As part of the Government’s agenda to facilitate affordable housing, the Budget will be implemented starting on 1 July 2017. It proposes removal of a number of deductions in relation to investment properties.
The Housing Tax Integrity Bill amends the ITAA 1997 to implement 2 measures announced in the 2017-18 Federal Budget. Firstly, denying deductions for travel expenses concerning residential premises. Secondly, restricting depreciation deductions for second-hand assets used in residential rental properties.
Rental properties – travel expenses
Investors will no longer be able to claim tax deductions for travel expenses from July 1 2017. This relates to inspecting, maintaining or collecting rent for a residential rental property.
A residential premise (property) is land or a building that is:
- occupied as a residence or for residential accommodation
- intended to be occupied, and is capable of being occupied, as a residence or for residential accommodation.

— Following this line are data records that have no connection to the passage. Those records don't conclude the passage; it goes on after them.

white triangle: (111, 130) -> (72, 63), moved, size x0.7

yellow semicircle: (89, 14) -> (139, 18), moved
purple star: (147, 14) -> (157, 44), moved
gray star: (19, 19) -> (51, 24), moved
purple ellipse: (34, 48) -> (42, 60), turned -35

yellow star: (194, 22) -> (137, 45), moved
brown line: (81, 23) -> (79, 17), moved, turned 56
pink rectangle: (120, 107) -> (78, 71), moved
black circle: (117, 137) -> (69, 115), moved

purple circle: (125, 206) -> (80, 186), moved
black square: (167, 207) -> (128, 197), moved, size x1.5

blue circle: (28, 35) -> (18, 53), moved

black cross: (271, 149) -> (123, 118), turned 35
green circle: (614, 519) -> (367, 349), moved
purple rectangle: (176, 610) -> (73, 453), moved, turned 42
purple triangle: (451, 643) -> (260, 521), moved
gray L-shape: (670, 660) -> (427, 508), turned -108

Under the new legislation, you are no longer able to claim any deductions for the cost of travel you incur relating to a residential rental property unless you are carrying on a business of property investing or are an excluded entity.
An excluded entity is a:
- corporate tax entity
- superannuation plan (not a self-managed superannuation fund)
- public unit trust
- managed investment trust
- unit trust or partnership (all of the members which are a type of entities listed above)

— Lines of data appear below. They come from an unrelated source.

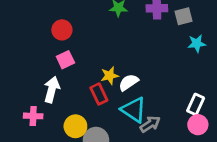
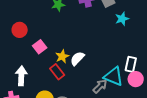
pink square: (65, 60) -> (40, 47), moved
cyan triangle: (134, 110) -> (113, 76), moved

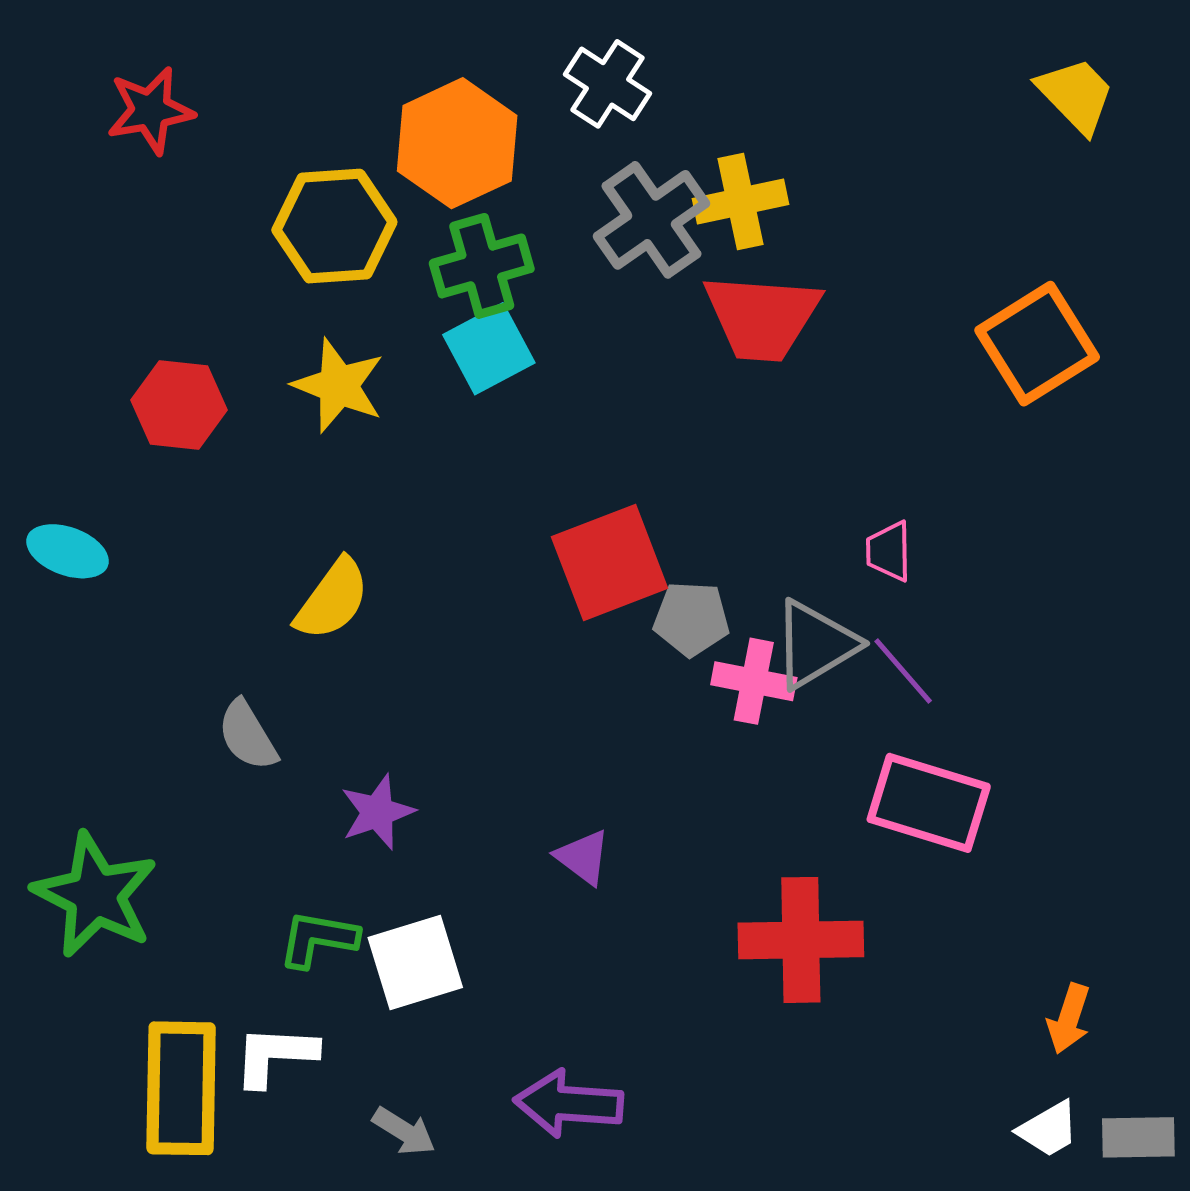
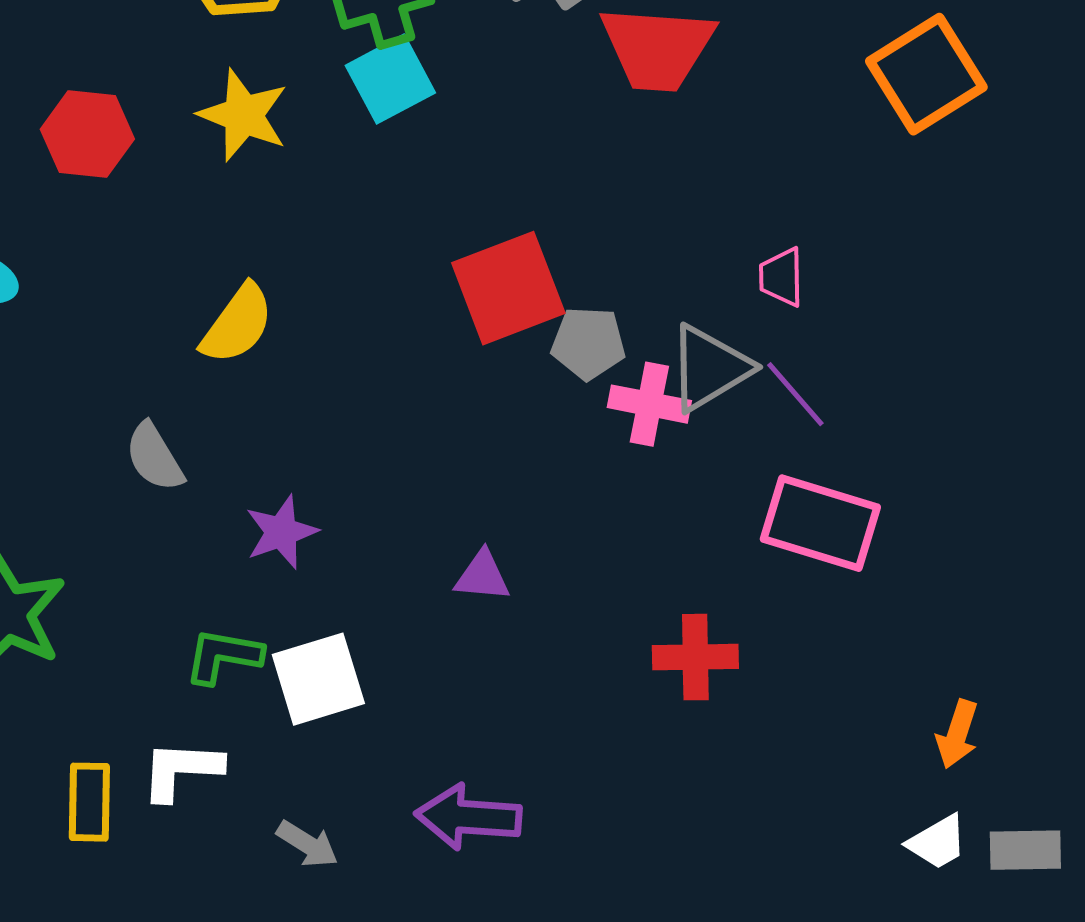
purple triangle: (583, 857) -> (482, 576), turned -32
red cross: (801, 940) -> (695, 657), size x0.7
yellow rectangle: (181, 1088) -> (89, 802), size x0.6

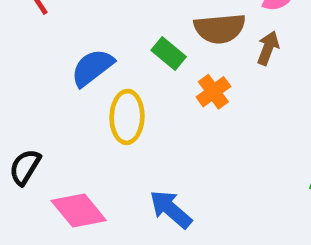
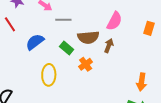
blue semicircle: (92, 68) -> (35, 42), moved

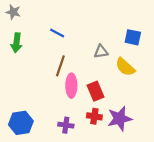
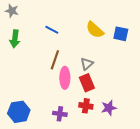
gray triangle: (101, 52) -> (87, 64), moved, turned -32
yellow semicircle: (125, 67) -> (95, 30), moved
purple star: (120, 119) -> (109, 108), size x0.7

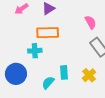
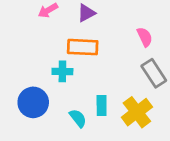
yellow cross: (89, 75) -> (137, 112), size x1.5
cyan semicircle: (48, 83) -> (78, 118), turned 96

Rental properties – depreciation deduction
From 1 July 2017, the Government will also limit ‘plant and equipment’ redepreciation deductions to outlays actually incurred by investors in residential real estate properties.
The Budget papers state that these are usually mechanical fixtures or those which can be ‘easily’ removed from a property such as dishwashers and ceiling fans. The associated Treasurer’s press release also includes carpet as an item that will be affected by this measure.

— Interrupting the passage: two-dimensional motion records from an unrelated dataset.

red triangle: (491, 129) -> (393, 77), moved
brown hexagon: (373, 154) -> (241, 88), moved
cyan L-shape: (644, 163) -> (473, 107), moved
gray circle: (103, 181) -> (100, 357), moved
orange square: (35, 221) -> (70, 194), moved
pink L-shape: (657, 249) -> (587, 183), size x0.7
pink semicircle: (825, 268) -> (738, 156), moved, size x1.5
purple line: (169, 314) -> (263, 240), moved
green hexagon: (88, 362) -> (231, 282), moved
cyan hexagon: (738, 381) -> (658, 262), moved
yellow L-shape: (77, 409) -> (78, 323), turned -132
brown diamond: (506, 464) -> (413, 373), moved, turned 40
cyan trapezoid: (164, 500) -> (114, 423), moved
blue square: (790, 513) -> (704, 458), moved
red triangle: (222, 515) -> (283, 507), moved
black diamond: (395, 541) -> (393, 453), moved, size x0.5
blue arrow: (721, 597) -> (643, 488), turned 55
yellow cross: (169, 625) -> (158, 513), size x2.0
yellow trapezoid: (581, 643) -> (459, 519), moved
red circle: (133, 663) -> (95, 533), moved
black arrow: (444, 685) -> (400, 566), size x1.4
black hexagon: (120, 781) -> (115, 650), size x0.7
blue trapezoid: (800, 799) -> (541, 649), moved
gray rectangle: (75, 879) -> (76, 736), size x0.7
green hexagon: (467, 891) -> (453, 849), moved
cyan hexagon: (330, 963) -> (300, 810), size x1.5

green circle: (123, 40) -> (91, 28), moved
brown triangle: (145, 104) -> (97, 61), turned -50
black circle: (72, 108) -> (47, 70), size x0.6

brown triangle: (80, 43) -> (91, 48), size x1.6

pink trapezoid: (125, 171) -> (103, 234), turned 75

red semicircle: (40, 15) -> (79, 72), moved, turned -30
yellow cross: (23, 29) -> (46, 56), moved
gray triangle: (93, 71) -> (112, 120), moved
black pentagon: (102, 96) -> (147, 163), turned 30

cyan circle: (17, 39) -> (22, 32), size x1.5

This is described as an integrity measure to address concerns that some ‘plant and equipment’ items are being depreciated by successive investors in excess of their actual value.
Investors who purchase these for their residential investment property after 9 May 2017 will be able to claim a deduction over the effective life of the asset. However, subsequent owners of a property will be unable to claim deductions for purchases made by a previous owner of that property.
The net result of this measure is that only the person who actually pays for the asset will be able to claim its depreciation deduction. Subsequent owners wont inherit the written-down value of any such assets, nor presumably will taxpayers be entitled to a depreciation deduction for assets for which they have not provided any consideration.
Once again, this measure only applies to residential property, and not other forms of business related property investment.
The amendments do not affect the claiming of (Div 43) capital allowance deductions.
The exceptions that apply in relation to the travel deduction restriction also apply to the depreciation deduction limitation.
However, there will still be some tax benefit with these asset items. But investors will need to be patient to benefit from them. Acquisitions of existing plant and equipment items will be reflected in the cost base for CGT purposes for subsequent investors. Therefore, the cost of these items will have some tax benefit when the property is ultimately disposed of. However, there will not be an immediate tax benefit claimed each year until the end of the assets’ effective life.